Several studies on initial therapy for chronic lymphocytic leukemia (CLL) that have the potential to affect clinical practice were reported at the 2025 American Society of Hematology (ASH) annual meeting and published concurrently. Experts Sameh Gaballa, MD, and Nitin Jain, MD, offer their insights on these new data and how they will affect clinical practice. Then, they address questions from a healthcare professional audience during a recent live webinar

Key Studies on First-line Therapy for CLL Presented at ASH 2025 

CLL17: Fixed Duration vs Continuous Therapy for Treatment-Naive CLL
The phase III CLL17 trial compared fixed-duration therapy with either venetoclax plus obinutuzumab or venetoclax plus ibrutinib vs continuous ibrutinib in patients with treatment-naive CLL (n = 909). The trial found that fixed-duration therapies were not inferior to continuous ibrutinib regarding progression-free survival (PFS), meeting the primary endpoint of the trial. The rate of undetectable measurable residual disease (<10-4) in the peripheral blood was highest with venetoclax/obinutuzumab (73.3%), followed by venetoclax/ibrutinib (47.2%), and 0% with continuous ibrutinib. The overall survival rate at 3 years was similar among the 3 treatments. The rate of neutropenia was higher with the combination approaches. 

Nitin Jain, MD:
This trial confirms the current practice of moving away from continuous ibrutinib therapy and increasing use of time-limited approaches. However, median follow-up is relatively short at 3 years. Longer follow-up of this trial will be very important.

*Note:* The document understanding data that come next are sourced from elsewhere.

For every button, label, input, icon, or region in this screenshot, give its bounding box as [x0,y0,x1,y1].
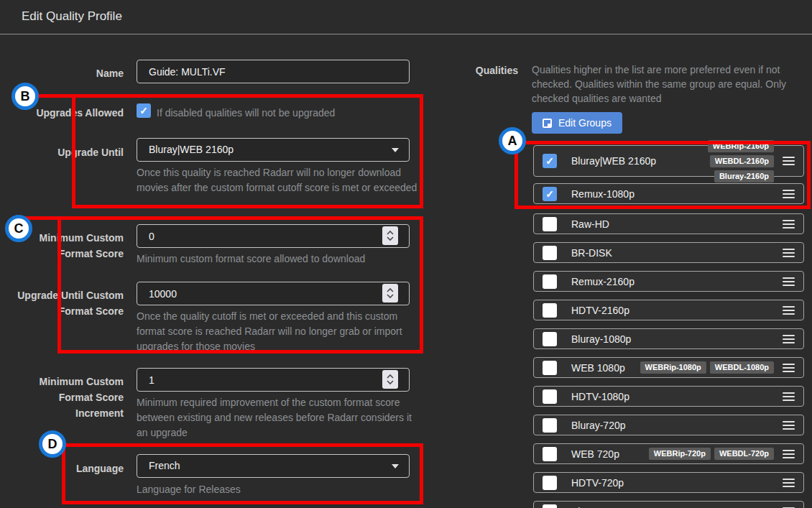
edit-quality-profile-dialog: Edit Quality Profile Name Upgrades Allow… [0,0,812,508]
quality-name: BR-DISK [571,247,612,259]
quality-checkbox[interactable] [543,217,557,231]
min-cfs-help: Minimum custom format score allowed to d… [137,251,418,267]
object-group-icon [543,119,552,128]
min-cfs-increment-help: Minimum required improvement of the cust… [137,395,418,440]
annotation-badge-a: A [499,127,526,154]
quality-row: Remux-1080p [533,183,804,204]
chevron-down-icon [392,464,399,468]
annotation-connector-c [19,216,60,220]
quality-name: Bluray|WEB 2160p [571,155,656,167]
drag-handle-icon[interactable] [783,277,795,286]
quality-row: Raw-HD [533,213,804,234]
quality-name: Remux-2160p [571,276,635,287]
quality-name: Bluray-576p [571,506,626,508]
upgrade-until-cfs-input[interactable] [137,282,410,305]
quality-name: Bluray-720p [571,420,626,431]
quality-row: Bluray-720p [533,415,804,435]
quality-tag: WEBRip-2160p [708,140,774,152]
chevron-down-icon [392,148,399,152]
drag-handle-icon[interactable] [783,157,795,165]
upgrade-until-help: Once this quality is reached Radarr will… [137,165,418,195]
quality-name: WEB 720p [571,448,619,460]
min-cfs-input[interactable] [137,224,410,248]
upgrade-until-label: Upgrade Until [9,144,124,160]
edit-groups-label: Edit Groups [558,117,612,129]
number-spinner[interactable] [382,226,398,245]
quality-row: WEB 720p WEBRip-720p WEBDL-720p [533,443,804,464]
qualities-description: Qualities higher in the list are more pr… [532,63,812,106]
quality-checkbox[interactable] [543,361,557,375]
quality-name: HDTV-720p [571,477,624,489]
quality-name: Bluray-1080p [571,333,631,345]
quality-row: Bluray-576p [533,501,804,508]
quality-checkbox[interactable] [543,418,557,433]
quality-row: Bluray|WEB 2160p WEBRip-2160p WEBDL-2160… [533,145,804,177]
name-input[interactable] [137,60,410,83]
quality-checkbox[interactable] [543,303,557,318]
quality-tag: WEBRip-1080p [640,361,706,374]
drag-handle-icon[interactable] [783,450,795,458]
quality-checkbox[interactable] [543,274,557,289]
quality-tags: WEBRip-2160p WEBDL-2160p Bluray-2160p [656,140,774,183]
quality-tags: WEBRip-1080p WEBDL-1080p [626,361,774,374]
quality-row: Remux-2160p [533,271,804,292]
language-label: Language [9,461,124,476]
qualities-list: Bluray|WEB 2160p WEBRip-2160p WEBDL-2160… [533,145,804,508]
language-help: Language for Releases [137,482,418,497]
quality-tag: WEBDL-2160p [710,155,774,167]
drag-handle-icon[interactable] [783,335,795,343]
quality-tag: Bluray-2160p [714,170,774,183]
quality-name: Remux-1080p [571,188,635,200]
quality-checkbox[interactable] [543,389,557,404]
number-spinner[interactable] [382,370,398,389]
language-select[interactable]: French [137,454,410,478]
quality-checkbox[interactable] [543,187,557,201]
upgrades-allowed-checkbox[interactable] [137,103,151,118]
annotation-connector-b [24,94,75,98]
quality-checkbox[interactable] [543,447,557,461]
quality-checkbox[interactable] [543,246,557,260]
drag-handle-icon[interactable] [783,421,795,430]
drag-handle-icon[interactable] [783,364,795,372]
drag-handle-icon[interactable] [783,190,795,198]
drag-handle-icon[interactable] [783,479,795,487]
upgrades-allowed-caption: If disabled qualities will not be upgrad… [157,106,415,121]
quality-name: HDTV-1080p [571,391,629,402]
quality-checkbox[interactable] [543,504,557,508]
quality-tags: WEBRip-720p WEBDL-720p [626,448,774,460]
language-value: French [149,460,180,471]
quality-row: BR-DISK [533,242,804,263]
quality-row: HDTV-1080p [533,386,804,407]
quality-name: WEB 1080p [571,362,625,374]
quality-name: HDTV-2160p [571,305,629,316]
upgrades-allowed-label: Upgrades Allowed [9,105,124,121]
dialog-header: Edit Quality Profile [0,0,812,34]
annotation-badge-d: D [39,430,66,458]
upgrade-until-value: Bluray|WEB 2160p [149,144,234,155]
quality-row: HDTV-2160p [533,300,804,320]
upgrade-until-cfs-help: Once the quality cutoff is met or exceed… [137,309,418,354]
edit-groups-button[interactable]: Edit Groups [532,112,622,134]
quality-row: WEB 1080p WEBRip-1080p WEBDL-1080p [533,357,804,378]
quality-tag: WEBDL-720p [714,448,774,460]
upgrade-until-cfs-label: Upgrade Until Custom Format Score [9,287,124,319]
quality-checkbox[interactable] [543,476,557,490]
annotation-connector-d [46,443,65,447]
quality-checkbox[interactable] [543,332,557,346]
quality-checkbox[interactable] [543,154,557,168]
drag-handle-icon[interactable] [783,392,795,401]
number-spinner[interactable] [382,284,398,303]
quality-row: HDTV-720p [533,472,804,493]
min-cfs-increment-input[interactable] [137,368,410,392]
quality-row: Bluray-1080p [533,328,804,349]
quality-name: Raw-HD [571,218,609,230]
drag-handle-icon[interactable] [783,249,795,257]
quality-tag: WEBRip-720p [649,448,711,460]
min-cfs-label: Minimum Custom Format Score [9,230,124,262]
drag-handle-icon[interactable] [783,220,795,228]
name-label: Name [9,65,124,81]
page-title: Edit Quality Profile [22,9,122,24]
drag-handle-icon[interactable] [783,306,795,315]
qualities-label: Qualities [446,65,518,76]
upgrade-until-select[interactable]: Bluray|WEB 2160p [137,138,410,162]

BRUIN CLL-313: Pirtobrutinib as First-line Therapy for CLL/SLL
Pirtobrutinib is a noncovalent BTK inhibitor approved for patients with relapsed/refractory CLL/small lymphocytic lymphoma (SLL) after treatment with a covalent BTK inhibitor. The phase III BRUIN CLL-313 trial compared pirtobrutinib with bendamustine/rituximab as initial therapy (n = 282). Patients with 17p deletions (del[17p]) were excluded. Cross over from bendamustine/rituximab was allowed. The primary endpoint of improved PFS was met with an HR of 0.20 (95% CI: 0.11-0.37). Overall survival data are immature but favor pirtobrutinib despite a crossover rate of 52.9%. Discontinuations and dose reductions were lower with pirtobrutinib and the median treatment time was longer. There was a low rate of atrial fibrillation and atrial flutter with pirtobrutinib.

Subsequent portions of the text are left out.